Room: AAPM ePoster Library
Purpose: In some cases of upper extremity IGRT where the treatment isocenter is laterally displaced from the torso, only a partial-arc CBCT scan is possible. Partial-arc scans have a small (~25 cm) field of view (FOV) which can exclude a large volume of patient tissue, leading to image artifacts and low image quality. In this study we investigated the image quality of CBCT partial-arc protocols as a function of kV and CTDI.
Methods: Eight CBCT protocols (using 100 kV, 125 kV and 140 kV) with CTDIs ranging from 0.32 to 2.4 cGy were studied on a Varian TrueBeam system. Image quality was assessed by scanning an ACR CT phantom with a TomoTherapy "cheese" phantom (30 cm diameter) placed laterally outside of the FOV to simulate the patient body. The ACR phantom images were analysed for uniformity, noise, contrast-to-noise ratio (CNR), Hounsfield unit (HU) accuracy and spatial resolution. The study was performed on six Varian TrueBeam systems to assess machine-to-machine variations.
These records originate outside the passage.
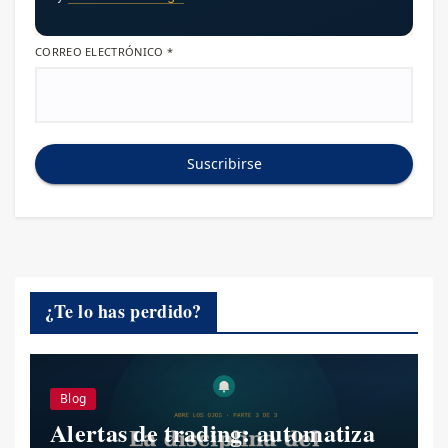
CORREO ELECTRÓNICO
*
Suscribirse
¿Te lo has perdido?
Blog
Alertas de trading: automatiza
Results: Image noise was reduced as a function of CTDI, however, there was no obvious increase in CNR with CTDI due to significant out-of-FOV image artifacts. Large HU inaccuracies were observed for all protocols, with the 140 kV scans experiencing the greatest machine-to-machine variations. The limiting spatial resolution increased slightly (5 to 6 lp/cm) with CTDI, while uniformity was unaffected by CTDI or kV. Qualitatively, images acquired with larger CTDIs appeared to be less influenced by streaking artifacts.
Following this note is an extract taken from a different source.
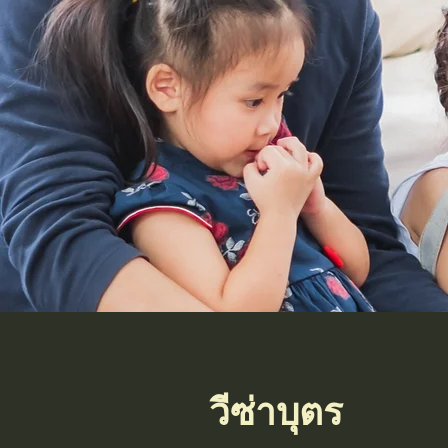
วีซ่าบุตร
Conclusion: In partial-arc CBCT scans with large out-of-FOV artifacts, some image quality improvement is achievable by using a protocol with an increased CTDI. However, the relationship between dose and image quality is not straightforward. In clinical practice, the protocol with the lowest CTDI with acceptable image quality for the task should be used.